Mercenaries to Watch Commandos’ Backs in Afghanistan
On Wednesday, U.S. Special Operations Command announced that it was looking for Afghan security contractors to guard commando encampments, from the tiniest of outposts to the biggest of the superbases. And those private guards need to be ready to work ASAP. The command is planning on issuing contracts next Friday, April 15th.
Using guns for hire to patrol Afghan bases is nothing new. For years, the U.S. military has employed the contractors, to free up American troops for frontline fighting and nation-building.
This case is unusual, for several reasons. Not only has SOCOM issued these calls for contractors just as Afghan president Hamid Karzai is threatening to tax the private security forces out of existence. But, at least in one instance, the special operators want these guards to watch the backs of a small handful of American troops. And that involvement could undermine the special operators’ mission.
One of the two requests for proposals, issued Wednesday, ask for private guards at Village Security Platform Darvishan, a micro-outpost in the Khakrzez district of Kandahar province. Typically, these “VSPs” are where a 12-man “A-Team” of special operations forces train local townspeople to keep an eye on their community. These are tiny, temporary positions, meant for troops who are used to living off of the land. Often, they’re no bigger than a single house or two.
An American “statement of work” calls for private forces who can man “perimeter towers” and “entry control points,” while conducting “surveillance and counter-surveillance of the installation perimeter, avenues of approach, likely indirect-fire locations and vicinity from designated Perimeter Defensive Positions.”
More likely, it’ll just be a couple of guys watching the U.S. forces’ gear while they’re out training the locals. As a “fragmentary order” from U.S. Force-Afghanistan notes, “the intent of these contracted services is to ‘free’ joint forces to conduct military operations.”
But add too many guns for hire to one of the commandos’ nanoscale outposts, and it undermines the very point of their existence. A light footprint becomes heavy with private security logistics.

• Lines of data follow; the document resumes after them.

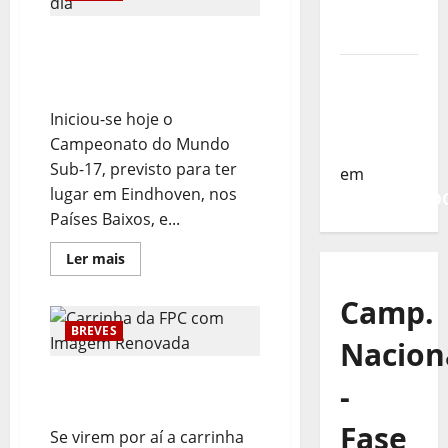
da
Turquia
Campeonato do Mundo
Sub-17 – Resultados do 1º
Sub-19 a
dia
Caminho
Iniciou-se hoje o
da
Campeonato do Mundo
Turquia
Sub-17, previsto para ter
em
lugar em Eindhoven, nos
COMUNICAD
Países Baixos, e...
Leia
Ler mais
mais
sobre
Campeonato
Camp.
do
Mundo
BREVES
Sub-
Nacion
17
–
Carrinha da FPC com
Resultados
-
do
Imagem Renovada
1º
dia
Fase
Se virem por aí a carrinha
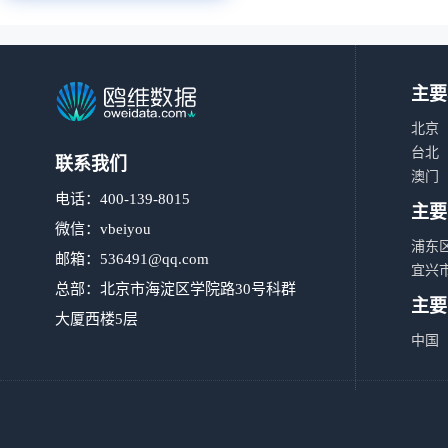
主要
北京
台北
联系我们
澳门
电话：400-139-8015
主要
微信：vbeiyou
浦东
邮箱：
536491@qq.com
宜兴
总部：北京市海淀区学院路30号科群
主要
大厦西楼5层
中国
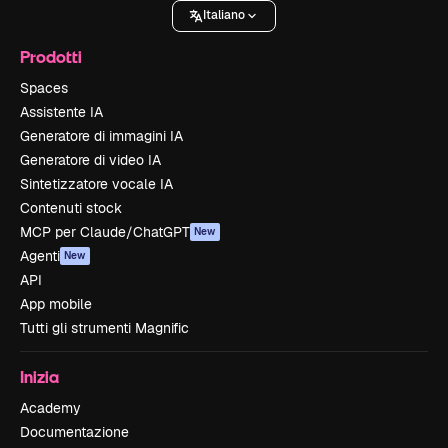
Italiano
Prodotti
Spaces
Assistente IA
Generatore di immagini IA
Generatore di video IA
Sintetizzatore vocale IA
Contenuti stock
MCP per Claude/ChatGPT
New
Agenti
New
API
App mobile
Tutti gli strumenti Magnific
Inizia
Academy
Documentazione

“Ideally, they would contract for local security guards, train them and employ them,” one Special Operations Forces officer tells Danger Room. “If they are going to contract with the larger PMCs [private military contractors], then that can become problematic. Those kind of contracts take on a life of their own.”
That’s why these contractual terms — used in every private security proposal request — are better suited for guards at bigger bases. For instance: the ones SOCOM wants at the sprawling American facility at the Bagram Air Field. There, guards armed with M-16s or AK-47s are authorized to “employ appropriate force to neutralize any threat from unauthorized individuals illegally attempting to enter the installation.”
Which sounds straightforward enough. In practice, however, the contractors’ behavior has made things more… complex, shall we say. Afghan civilians have been killed, thousands of rifles intended for the Afghan police have been stolen. And let’s not even get into the hookers, booze, and exposed nether-regions.
“Contractors must understand,” the request for proposal adds, “that the Afghan Security Guards SHALL NOT aim or point their weapons at U.S., Coalition, or Afghanistan National Security Forces.”
You’d hope that this was the kind of thing that went without saying. But let me add: it’d be especially unwise to point your gun at one of these special operators.